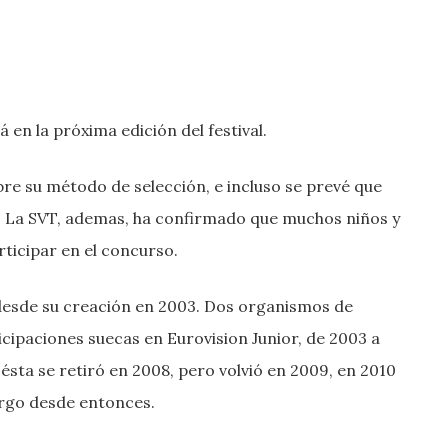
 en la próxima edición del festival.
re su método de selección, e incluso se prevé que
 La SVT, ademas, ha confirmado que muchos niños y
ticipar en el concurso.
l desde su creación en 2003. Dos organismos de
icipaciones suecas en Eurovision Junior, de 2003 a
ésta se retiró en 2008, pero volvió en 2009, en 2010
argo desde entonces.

---

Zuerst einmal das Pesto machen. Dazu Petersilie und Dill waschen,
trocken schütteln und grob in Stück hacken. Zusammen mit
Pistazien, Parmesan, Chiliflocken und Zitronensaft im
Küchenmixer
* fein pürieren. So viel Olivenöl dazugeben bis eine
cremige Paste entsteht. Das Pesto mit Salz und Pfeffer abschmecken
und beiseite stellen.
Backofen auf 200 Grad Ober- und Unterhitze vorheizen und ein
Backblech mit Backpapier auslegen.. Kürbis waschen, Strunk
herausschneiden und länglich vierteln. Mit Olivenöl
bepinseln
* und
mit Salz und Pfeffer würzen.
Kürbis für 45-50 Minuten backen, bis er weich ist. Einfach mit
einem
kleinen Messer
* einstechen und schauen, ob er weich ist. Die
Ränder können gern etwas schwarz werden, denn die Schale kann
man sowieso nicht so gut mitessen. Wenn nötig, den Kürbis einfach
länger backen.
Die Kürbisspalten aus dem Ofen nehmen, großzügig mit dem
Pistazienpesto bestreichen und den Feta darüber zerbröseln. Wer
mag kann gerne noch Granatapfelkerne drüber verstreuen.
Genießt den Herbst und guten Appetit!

## Problem to work on
From the records above, quote only the lines running from the line with "weich ist. Die" to the line with "Genießt den Herbst und guten Appetit!", both lines included.

## The completed task
* einstechen und schauen, ob er weich ist. Die
Ränder können gern etwas schwarz werden, denn die Schale kann
man sowieso nicht so gut mitessen. Wenn nötig, den Kürbis einfach
länger backen.
Die Kürbisspalten aus dem Ofen nehmen, großzügig mit dem
Pistazienpesto bestreichen und den Feta darüber zerbröseln. Wer
mag kann gerne noch Granatapfelkerne drüber verstreuen.
Genießt den Herbst und guten Appetit!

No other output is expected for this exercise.